Grammars

Group of named regexes that form a formal grammar

Grammars are a powerful tool used to destructure text and often to return data structures that have been created by interpreting that text.

For example, Perl 6 is parsed and executed using a Perl 6-style grammar.

An example that's more practical to the common Perl 6 user is the JSON::Tiny module, which can deserialize any valid JSON file, however the deserializing code is written in less than 100 lines of simple, extensible code.

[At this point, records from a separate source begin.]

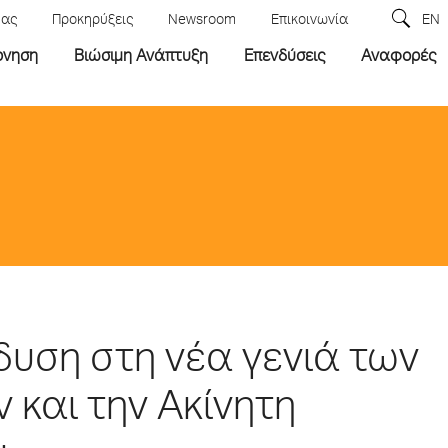
μας
Προκηρύξεις
Newsroom
Επικοινωνία
EN
ρνηση
Βιώσιμη Ανάπτυξη
Επενδύσεις
Αναφορές
δυση στη νέα γενιά των
 και την Ακίνητη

If you didn't like grammar in school, don't let that scare you off grammars. Grammars allow you to group regexes, just as classes allow you to group methods of regular code.

Named Regexes

The main ingredient of grammars is named regexes. While the syntax of Perl 6 Regexes is outside the scope of this document, named regexes have a special syntax, similar to subroutine definitions:[1]

my regex number { \d+ [ \. \d+ ]? }

In this case, we have to specify that the regex is lexically scoped using the my keyword, because named regexes are normally used within grammars.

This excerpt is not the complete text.